TASK OBJECTIVE: Because the pictures are not wanted, give back only the exact text of every entry below.

[Stored data entries]
= = = =
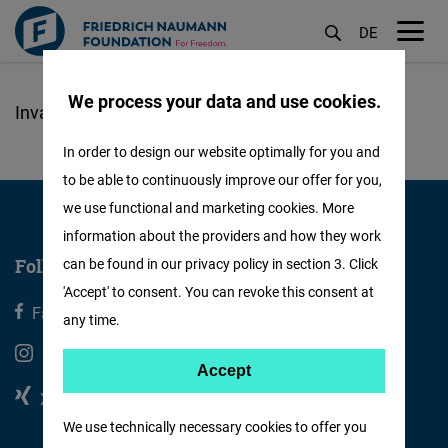
DE
M
öf
We process your data and use cookies.
Skip
to
In order to design our website optimally for you and
main
to be able to continuously improve our offer for you,
content
we use functional and marketing cookies. More
information about the providers and how they work
Follow us
can be found in our privacy policy in section 3. Click
'Accept' to consent. You can revoke this consent at
Facebook
X
any time.
Instagram
Youtube
Accept
Accept
Xing
Linkedin
Matomo
We use technically necessary cookies to offer you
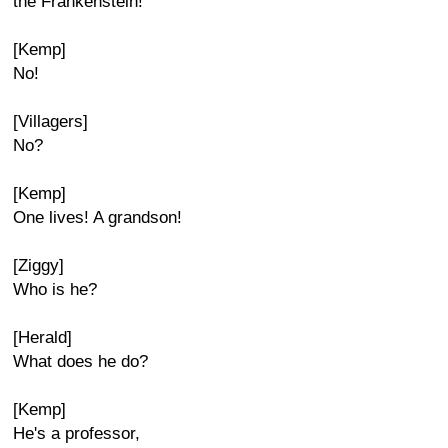
the Frankenstein!
[Kemp]
No!
[Villagers]
No?
[Kemp]
One lives! A grandson!
[Ziggy]
Who is he?
[Herald]
What does he do?
[Kemp]
He's a professor,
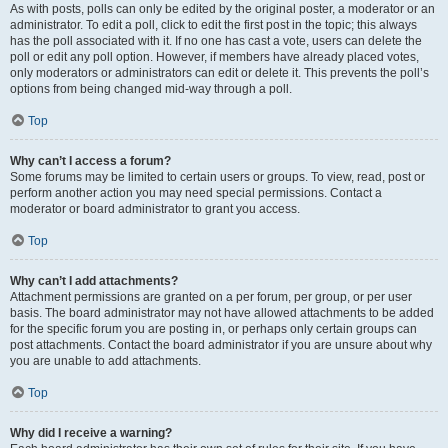
As with posts, polls can only be edited by the original poster, a moderator or an
administrator. To edit a poll, click to edit the first post in the topic; this always
has the poll associated with it. If no one has cast a vote, users can delete the
poll or edit any poll option. However, if members have already placed votes,
only moderators or administrators can edit or delete it. This prevents the poll’s
options from being changed mid-way through a poll.
Top
Why can’t I access a forum?
Some forums may be limited to certain users or groups. To view, read, post or
perform another action you may need special permissions. Contact a
moderator or board administrator to grant you access.
Top
Why can’t I add attachments?
Attachment permissions are granted on a per forum, per group, or per user
basis. The board administrator may not have allowed attachments to be added
for the specific forum you are posting in, or perhaps only certain groups can
post attachments. Contact the board administrator if you are unsure about why
you are unable to add attachments.
Top
Why did I receive a warning?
= = = =
SOLUTION:
DE
M
öf
We process your data and use cookies.
Skip
to
In order to design our website optimally for you and
main
to be able to continuously improve our offer for you,
content
we use functional and marketing cookies. More
information about the providers and how they work
Follow us
can be found in our privacy policy in section 3. Click
'Accept' to consent. You can revoke this consent at
Facebook
X
any time.
Instagram
Youtube
Accept
Accept
Xing
Linkedin
Matomo
We use technically necessary cookies to offer you
the Frankenstein!
[Kemp]
No!
[Villagers]
No?
[Kemp]
One lives! A grandson!
[Ziggy]
Who is he?
[Herald]
What does he do?
[Kemp]
He's a professor,
As with posts, polls can only be edited by the original poster, a moderator or an
administrator. To edit a poll, click to edit the first post in the topic; this always
has the poll associated with it. If no one has cast a vote, users can delete the
poll or edit any poll option. However, if members have already placed votes,
only moderators or administrators can edit or delete it. This prevents the poll’s
options from being changed mid-way through a poll.
Top
Why can’t I access a forum?
Some forums may be limited to certain users or groups. To view, read, post or
perform another action you may need special permissions. Contact a
moderator or board administrator to grant you access.
Top
Why can’t I add attachments?
Attachment permissions are granted on a per forum, per group, or per user
basis. The board administrator may not have allowed attachments to be added
for the specific forum you are posting in, or perhaps only certain groups can
post attachments. Contact the board administrator if you are unsure about why
you are unable to add attachments.
Top
Why did I receive a warning?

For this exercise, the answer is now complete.